Shaker worked at Baghdad TV for two years, the source told CPJ. The channel, owned by the Iraqi Islamic Party, a large Sunni political group, had lost at least seven other employees since June 2005.

Namir Noor-Eldeen, Reuters
July 12, 2007, Baghdad

Photographer Noor-Eldeen, 22, was killed in eastern Baghdad during what witnesses described as a U.S. helicopter attack. The strike claimed the lives of 10 other Iraqis in the Al-Amin al-Thaniyah neighborhood, Reuters reported, citing a preliminary Iraqi police report.
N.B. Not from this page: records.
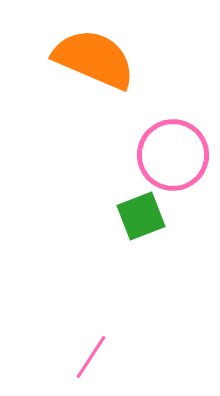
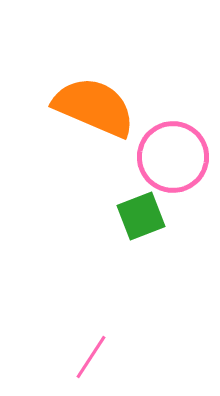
orange semicircle: moved 48 px down
pink circle: moved 2 px down
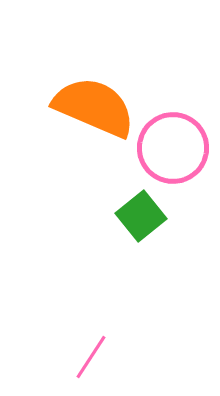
pink circle: moved 9 px up
green square: rotated 18 degrees counterclockwise
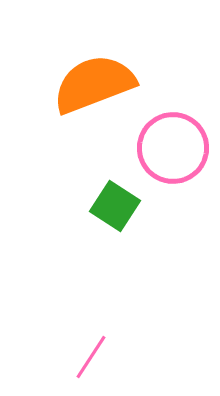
orange semicircle: moved 23 px up; rotated 44 degrees counterclockwise
green square: moved 26 px left, 10 px up; rotated 18 degrees counterclockwise
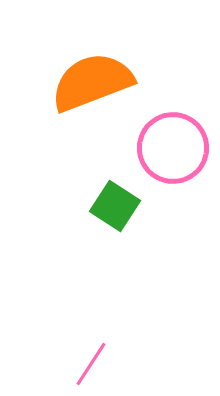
orange semicircle: moved 2 px left, 2 px up
pink line: moved 7 px down
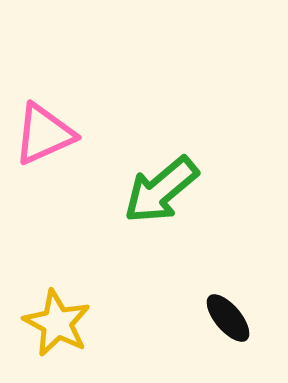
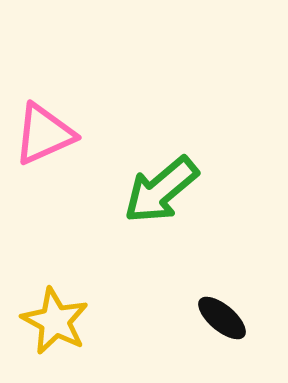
black ellipse: moved 6 px left; rotated 10 degrees counterclockwise
yellow star: moved 2 px left, 2 px up
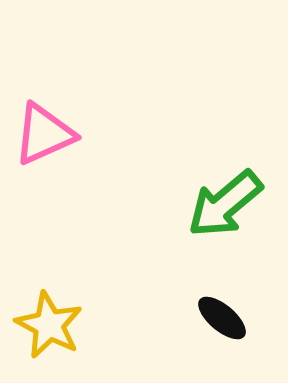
green arrow: moved 64 px right, 14 px down
yellow star: moved 6 px left, 4 px down
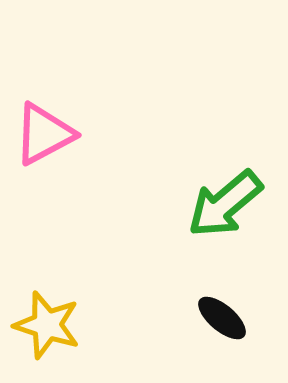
pink triangle: rotated 4 degrees counterclockwise
yellow star: moved 2 px left; rotated 10 degrees counterclockwise
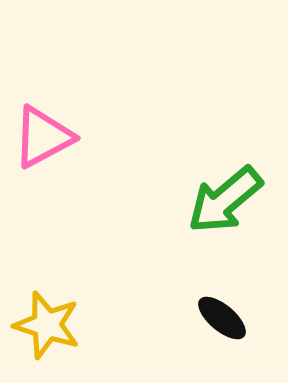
pink triangle: moved 1 px left, 3 px down
green arrow: moved 4 px up
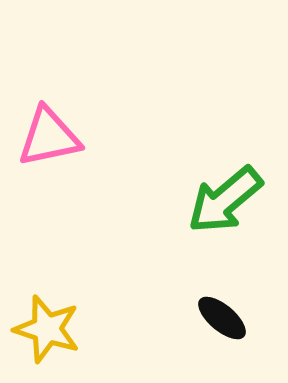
pink triangle: moved 6 px right; rotated 16 degrees clockwise
yellow star: moved 4 px down
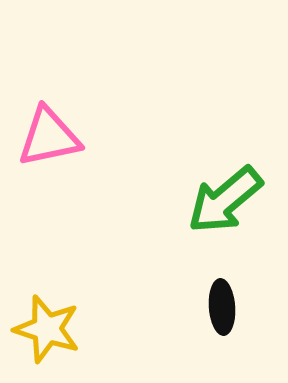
black ellipse: moved 11 px up; rotated 46 degrees clockwise
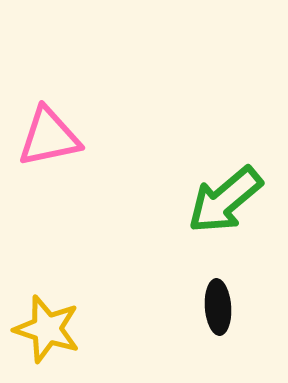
black ellipse: moved 4 px left
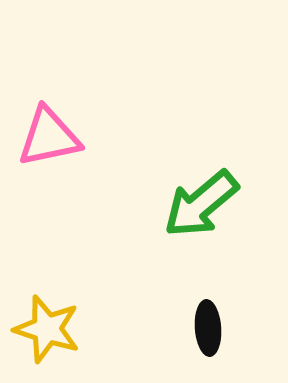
green arrow: moved 24 px left, 4 px down
black ellipse: moved 10 px left, 21 px down
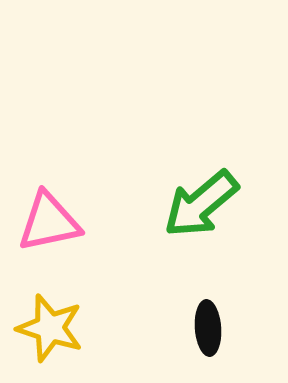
pink triangle: moved 85 px down
yellow star: moved 3 px right, 1 px up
The victims included Noor-Eldeen's driver and camera assistant, Saeed Chmagh.

Witnesses told Reuters that Noor-Eldeen and Chmagh arrived in the neighborhood about the time a U.S. helicopter fired on a minivan. Video footage showed that the minivan was destroyed, Reuters reported. Initial reports suggested that the air strike took place during clashes between U.S. forces and insurgents, but witnesses later said there were no clashes, according to Reuters.
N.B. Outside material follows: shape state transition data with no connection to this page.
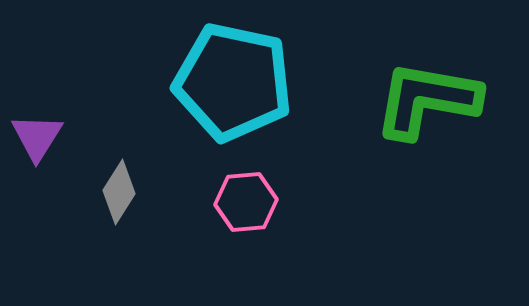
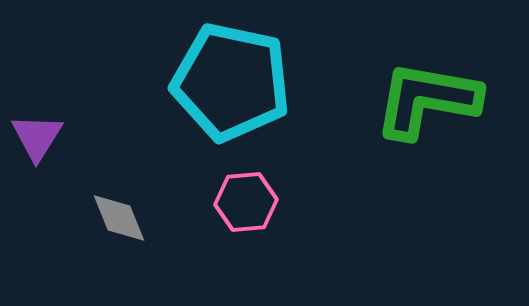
cyan pentagon: moved 2 px left
gray diamond: moved 26 px down; rotated 54 degrees counterclockwise
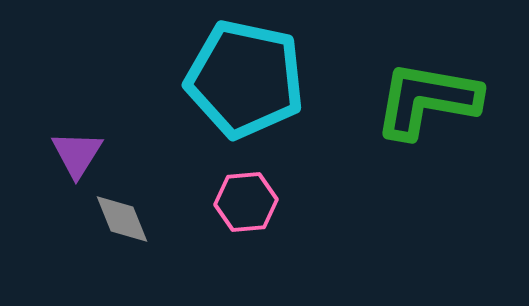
cyan pentagon: moved 14 px right, 3 px up
purple triangle: moved 40 px right, 17 px down
gray diamond: moved 3 px right, 1 px down
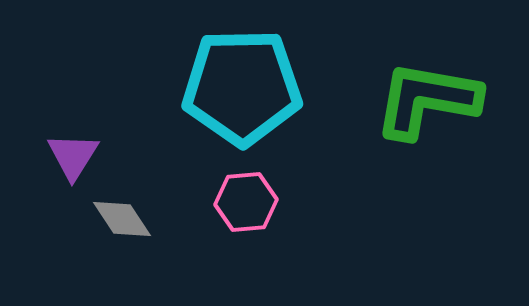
cyan pentagon: moved 3 px left, 8 px down; rotated 13 degrees counterclockwise
purple triangle: moved 4 px left, 2 px down
gray diamond: rotated 12 degrees counterclockwise
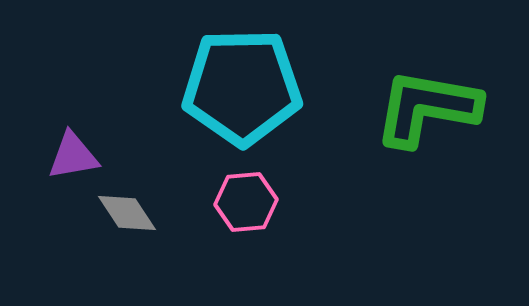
green L-shape: moved 8 px down
purple triangle: rotated 48 degrees clockwise
gray diamond: moved 5 px right, 6 px up
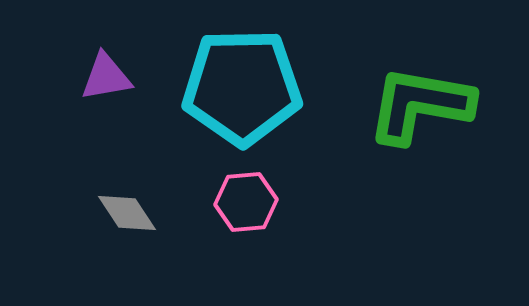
green L-shape: moved 7 px left, 3 px up
purple triangle: moved 33 px right, 79 px up
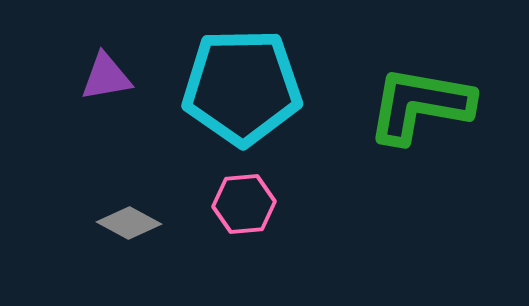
pink hexagon: moved 2 px left, 2 px down
gray diamond: moved 2 px right, 10 px down; rotated 28 degrees counterclockwise
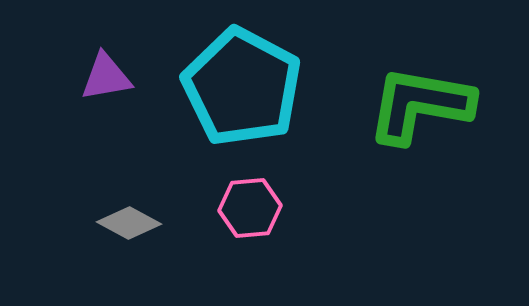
cyan pentagon: rotated 29 degrees clockwise
pink hexagon: moved 6 px right, 4 px down
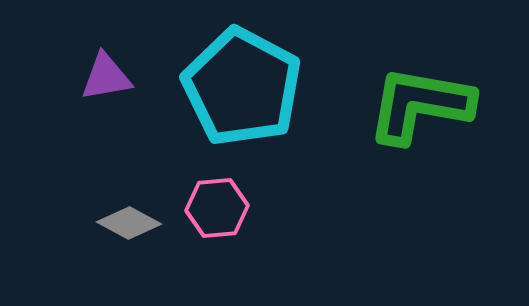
pink hexagon: moved 33 px left
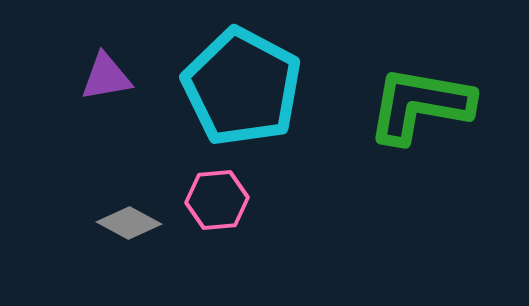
pink hexagon: moved 8 px up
The Multi-National Force-Iraq press desk in Baghdad did not respond to CPJ's telephone and e-mail inquiries seeking comment. Four other Reuters employees had been killed on assignment in Iraq, among the largest losses suffered by an international news organization in the conflict, CPJ research shows.

Khalid W. Hassan, The New York Times
July 13, 2007, Baghdad

Khalid W. Hassan, 23, a reporter and interpreter, was shot while driving to work in the south central Seiydia district, the newspaper reported. He had called the bureau to say that he was taking an alternative route because his usual way was blocked by a security checkpoint, the newspaper said. The Times reported that the journalist called his mother a half hour later to say, "I've been shot." The family notified the newspaper that Hassan later died.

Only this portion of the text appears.